'Sextortion' victim Miss Teen USA knows suspect from high school
(CNN) -- The college student accused of hijacking the webcam of Miss Teen USA Cassidy Wolf and other young women is a former high school classmate of the pageant winner.
Jared James Abrahams, 19,
was arrested Thursday for allegedly taking nude images of the women
using their own webcams, and then blackmailing them to send more
explicit material.
Beauty queen says webcam was hacked
Wolf, the reigning Miss Teen USA, said she recognized the alleged perpetrator when his name and image were released.
"It's weird for me to be
able to put a face to the person who did this to me, and that it was a
person I went to high school with," Wolf said Friday on NBC's "Today."
Abrahams wasn't her
friend or even an acquaintance, she said. She just remembers knowing his
name and seeing him in the hallways of her high school.
After watching television
images of Abrahams being led out of court, Wolf said she felt mixed
emotions. This man allegedly had terrorized her, but she also felt kind
of sorry for him.
"I don't think he
realizes the consequences that he's done and the people that he hurt,"
she said on NBC. "He terrorized me and many girls for so long."
Abrahams, from Temecula, California, is a computer science student.
He is accused of taking
nude pictures of Wolf while she changed clothes or walked into her room
after a shower. Wolf said she was completely unaware; the light on her
computer never turned on to show the camera was on.
Fears about such hacking is not misplaced.

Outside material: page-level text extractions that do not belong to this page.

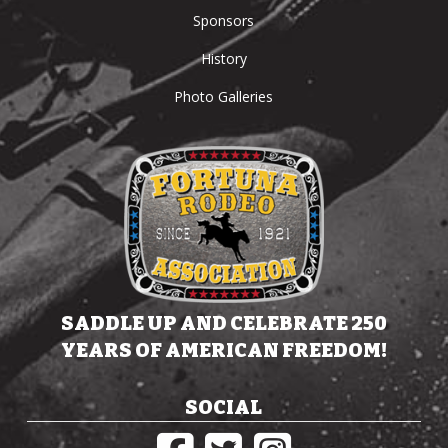
Sponsors
History
Photo Galleries
SADDLE UP AND CELEBRATE 250
YEARS OF AMERICAN FREEDOM!
SOCIAL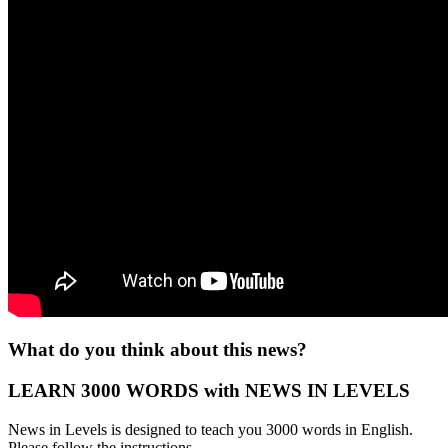
What do you think about this news?
LEARN 3000 WORDS with NEWS IN LEVELS
News in Levels is designed to teach you 3000 words in English.
Please follow the instructions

Last month, it was reported that some high-end televisions with built-in cameras could be turned on without the viewers knowing.
Security cameras,
lights, heating control systems and even door locks and windows are now
increasingly coming with features that allow users to control them
remotely. Without proper security controls, there's little to stop
hackers from invading users' privacy, stealing personal information or
spying on people.
Abrahams' arrest came six months after Wolf alerted authorities to the "sextortion" scheme.
Authorities executed a
search warrant at Abrahams' home on June 4, at which time he
"voluntarily agreed to speak" with a pair of FBI agents. Describing
himself in that interview as a college freshman who was good with
computers, a criminal complaint said, he admitted using malware and his
expertise to "watch his victims change their clothes and ... use the
photographs against them."
When he admitted what
he'd done, Abrahams said he had 30 to 40 "slave computers" -- or other
people's electronic devices he controlled -- and has had as many as 150
total, according to the complaint.
Investigators also
linked him to at least eight other young women, some of them, like Wolf,
from Southern California. Others were from as far away as Moldova.
Wolf said she became
aware of the hack after she got a Facebook alert that someone had tried
to change her password to the social networking site. She then noticed
other passwords had been changed and that her Twitter avatar was now a
half-nude picture of herself.
Then she got a threat:
"Either you do one of the things listed below or I upload these pics and
a lot more (I have a LOT more and those are better quality) on all your
accounts for everybody to see and your dream of being a model will be
transformed into a pornstar" (sic).
Wolf says she is now on a campaign to raise awareness about the risks that technology can expose users to.